Karena rasa lelah dan kantukku sudah tak tertahankan, setelah menghabiskan batagor pemberian Rama, aku langsung tarik selimut. Ditambah besok, aku harus ke pasar untuk tugasku. Aku sampai lupa mengabari ke-empat temanku yang masih di club malam itu.
Sampai pada pukul satu malam....
Kebetulan bang Akhsan belum tidur, memang kebiasaannya selain karena penyakit insomnia nya ia selalu bergadang mengerjakan tugas ataupun sekedar bermain game online, ia berada di kamarnya. Namun, ia menajamkan pendengarannya dan beranjak dari duduknya. Menyingkap tirai jendela kamarnya sedikit, melihat keadaan di luar rumahku karena ia mendengar suara mesin mobil berhenti. Namun, masih menyala tepat di depan rumahku.
Terdengar suara obrolan dari sana, dari keempat teman kompleks ku itu seakan celingukan melihat dan menyatroni rumahku, bang Akhsan geleng-geleng kepala dengan kelakuan mereka.
"Ck ck ck ck ck, anak SMA jaman sekarang sudah belajar nakal."
Esoknya pagi hari saat sarapan
"Semalem kamu ke night club ?" tanya bang Akhsan, yang sontak membuatku tersedak nasi goreng, "bagaimana dia bisa tahu."
"Uhuk...uhuk," mamah memberiku minum.
"Apa ?"tanya papah kaget.
"Benar itu Nara ?" tanya papah.
"Engga ko, kata siapa ?" kilahku.
"Jangan bohong kamu ! Jadi, sekarang kamu juga sudah berani berbohong ?" tanya nya lagi.
"Nara sayang, jujur saja tak apa," ucap mamah.
Aku memandang mereka satu persatu, "iya," cicitku dengan ragu.
"Astagfirullah, kamu ngapain ke tempat begituan Nara ?" tanya papah.
"Tunggu pah, jangan marah dulu ! Nara dipaksa pah, sama temen komplek, mau nolak ga enak," jawabku.
"Emangnya ga bisa alesan, bilang aja pingin coba-coba !" jawab bang Akhsan.
Aku hanya diam saja karena memang posisinya aku yg salah.
"Kamu tau darimana Akhsan ?" tanya papah.
"Semalam, Akhsan melihat anak-anak kompleks sini, turun depan rumah terus celingukan nyari Nara kali. Papah percaya, jam satu pagi ! Mereka baru pulang, "jelas bang Akhsan dengan menatap tajam ke arahku.
"Tapi kan Nara...." belum aku menyelesaikan ucapanku dia sudah memotong nya.

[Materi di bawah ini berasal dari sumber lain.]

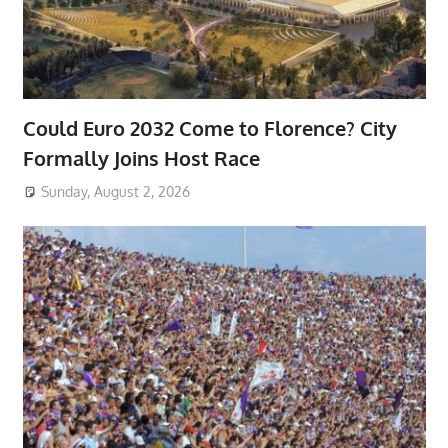
Could Euro 2032 Come to Florence? City
Formally Joins Host Race
Sunday, August 2, 2026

"Tapi Nara pulang jam sepuluhan pah, ada temennya yg nyusulin, gaya nya sih kaya preman tapi kelakuannya baik patut diacungi jempol !" senyuman yang disunggingkan bang Akhsan terkesan memuji tindakan Rama.
"Siapa ?" tanya papah.
"Itu pah, yang sering ngirimin Nara batagor."

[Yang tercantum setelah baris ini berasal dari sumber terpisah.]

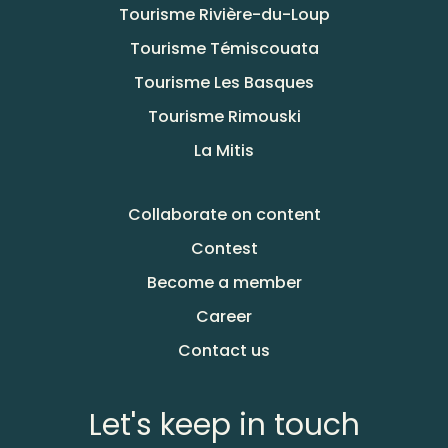
Tourisme Rivière-du-Loup
Tourisme Témiscouata
Tourisme Les Basques
Tourisme Rimouski
La Mitis
Collaborate on content
Contest
Become a member
Career
Contact us
Let's keep in touch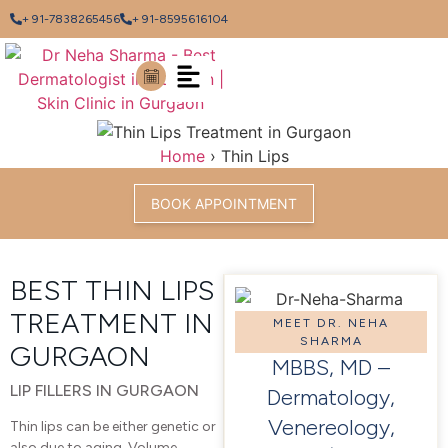
+ 91-7838265456
+ 91-8595616104
Home
›
Thin Lips
BOOK APPOINTMENT
BEST THIN LIPS
TREATMENT IN
MEET DR. NEHA
SHARMA
GURGAON
MBBS, MD –
LIP FILLERS IN GURGAON
Dermatology,
Venereology,
Thin lips can be either genetic or
also due to aging. Volume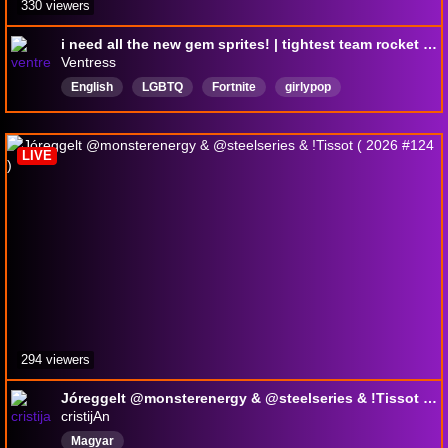
330 viewers
i need all the new gem sprites! | tightest team rocket member | EPIC PARTNER | !discord !sens
Ventress
English
LGBTQ
Fortnite
girlypop
HighkillGames
LIVE
294 viewers
Jóreggelt @monsterenergy & @steelseries & !Tissot ( 2026 #124 )
cristijAn
Magyar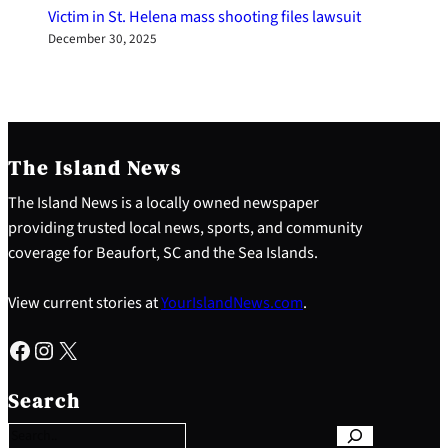
Victim in St. Helena mass shooting files lawsuit
December 30, 2025
The Island News
The Island News is a locally owned newspaper
providing trusted local news, sports, and community
coverage for Beaufort, SC and the Sea Islands.
View current stories at
YourIslandNews.com
.
Facebook
Instagram
X
S
e
Search
a
r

"Oh si ahli gizi," tebak papah.
Bang Akhsan mengangguk. Di tengah perbincangan kami,
"Pa ada tamu,"
"Siapa bi ?"
"Katanya mau ketemu bapak, ibu, sama den Akhsan."
Kami semua mengerutkan dahi, "kita bi ? Siapa pah ?" tanya mamah pada papah dan abang, mereka menggidikan bahu sambil minum dan menemui tamu tersebut.
Aku mengintip dari belakang tembok.
"Astaga !" tak disangka tak diduga,
"Rama !" aku menutup mulut ku dengan kedua tangan.
"Assalamualaikum," salim Rama pada kedua orangtuaku dan bang Akhsan, ketiganya menautkan alisnya tanda kebingungan.
"Wa'alaikumsalam."
"Ini temennya Nara kan, yang sering kirim batagor ? Tanya bang Akhsan, Rama mengangguk sambil tersenyum.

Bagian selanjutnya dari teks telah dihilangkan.